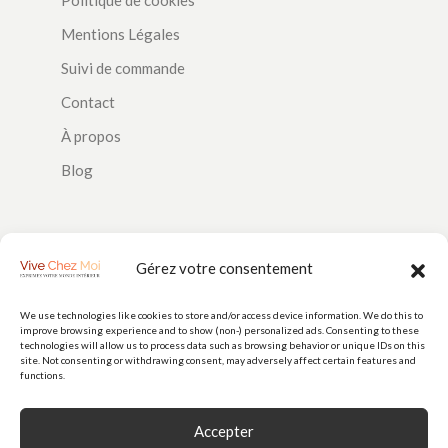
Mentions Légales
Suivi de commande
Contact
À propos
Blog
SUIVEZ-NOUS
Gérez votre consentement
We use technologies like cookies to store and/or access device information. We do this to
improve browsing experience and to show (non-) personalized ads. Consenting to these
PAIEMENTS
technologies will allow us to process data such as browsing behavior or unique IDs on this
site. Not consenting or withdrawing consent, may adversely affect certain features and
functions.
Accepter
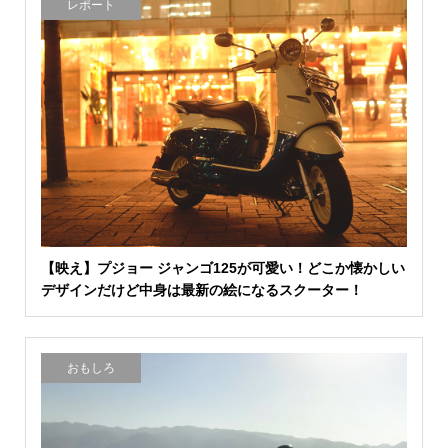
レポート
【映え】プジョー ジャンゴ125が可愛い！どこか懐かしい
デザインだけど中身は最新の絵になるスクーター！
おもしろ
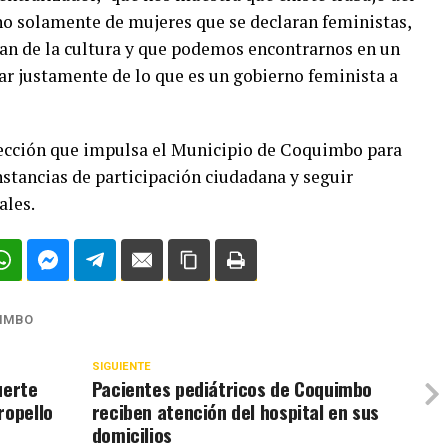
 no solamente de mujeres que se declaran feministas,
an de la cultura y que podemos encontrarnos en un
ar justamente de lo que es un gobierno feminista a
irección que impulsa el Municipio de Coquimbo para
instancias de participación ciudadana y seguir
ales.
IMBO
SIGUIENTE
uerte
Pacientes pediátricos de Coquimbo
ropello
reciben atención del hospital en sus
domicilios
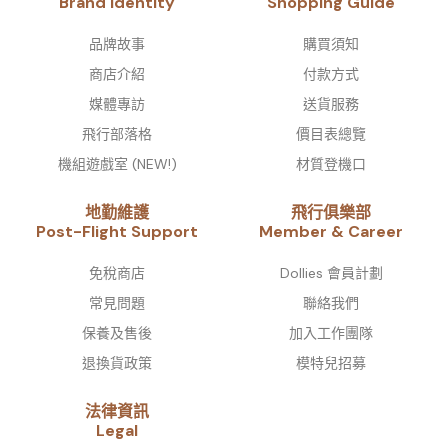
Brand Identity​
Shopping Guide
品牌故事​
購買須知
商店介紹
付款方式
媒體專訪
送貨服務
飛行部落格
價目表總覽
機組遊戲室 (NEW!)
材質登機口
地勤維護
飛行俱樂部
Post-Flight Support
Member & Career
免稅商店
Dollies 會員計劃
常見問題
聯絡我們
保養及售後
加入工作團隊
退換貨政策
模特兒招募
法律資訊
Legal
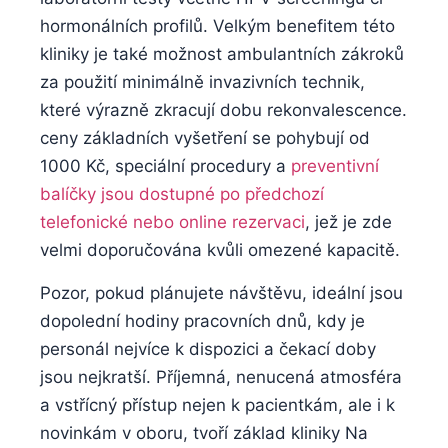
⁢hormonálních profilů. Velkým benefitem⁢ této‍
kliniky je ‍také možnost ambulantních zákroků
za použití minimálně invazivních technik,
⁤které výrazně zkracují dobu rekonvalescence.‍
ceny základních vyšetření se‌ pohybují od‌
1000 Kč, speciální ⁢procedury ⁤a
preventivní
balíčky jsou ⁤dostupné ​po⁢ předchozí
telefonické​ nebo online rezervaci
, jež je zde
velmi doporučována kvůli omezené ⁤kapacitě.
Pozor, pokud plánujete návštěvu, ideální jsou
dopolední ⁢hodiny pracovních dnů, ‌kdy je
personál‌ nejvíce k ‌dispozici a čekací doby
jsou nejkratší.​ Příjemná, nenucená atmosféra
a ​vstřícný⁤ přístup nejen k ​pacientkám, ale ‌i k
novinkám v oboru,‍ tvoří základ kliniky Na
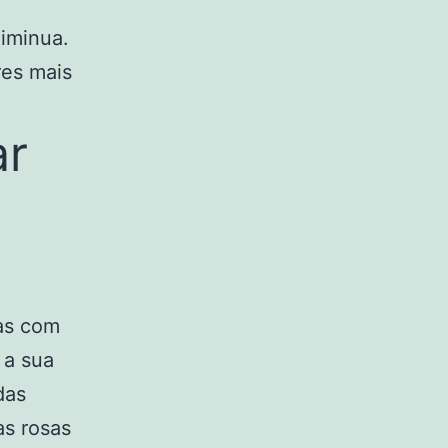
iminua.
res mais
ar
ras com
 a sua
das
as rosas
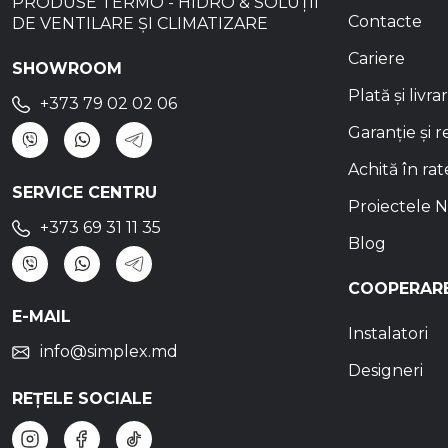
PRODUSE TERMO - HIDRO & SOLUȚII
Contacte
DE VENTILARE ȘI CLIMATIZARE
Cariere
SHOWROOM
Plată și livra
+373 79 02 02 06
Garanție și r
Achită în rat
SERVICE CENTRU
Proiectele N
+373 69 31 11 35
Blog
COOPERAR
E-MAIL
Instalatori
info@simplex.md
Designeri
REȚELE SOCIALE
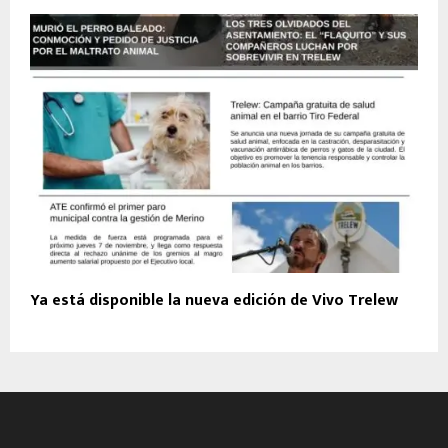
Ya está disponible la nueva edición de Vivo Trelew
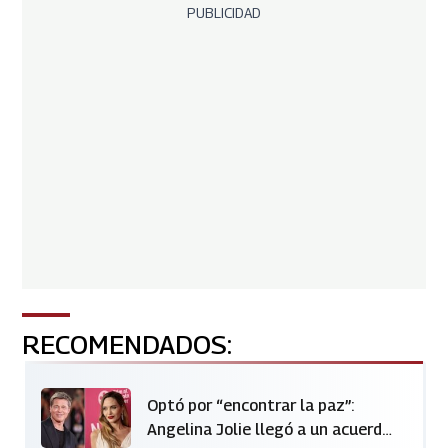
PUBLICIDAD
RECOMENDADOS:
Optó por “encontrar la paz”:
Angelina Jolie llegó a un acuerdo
::::
_WORK TO COMPLETE_: Wherever the string "technologies" occurs in the entries, copy that whole line.

_SOLUTION_:
We use technologies like cookies to store and/or access device information. We do this to
technologies will allow us to process data such as browsing behavior or unique IDs on this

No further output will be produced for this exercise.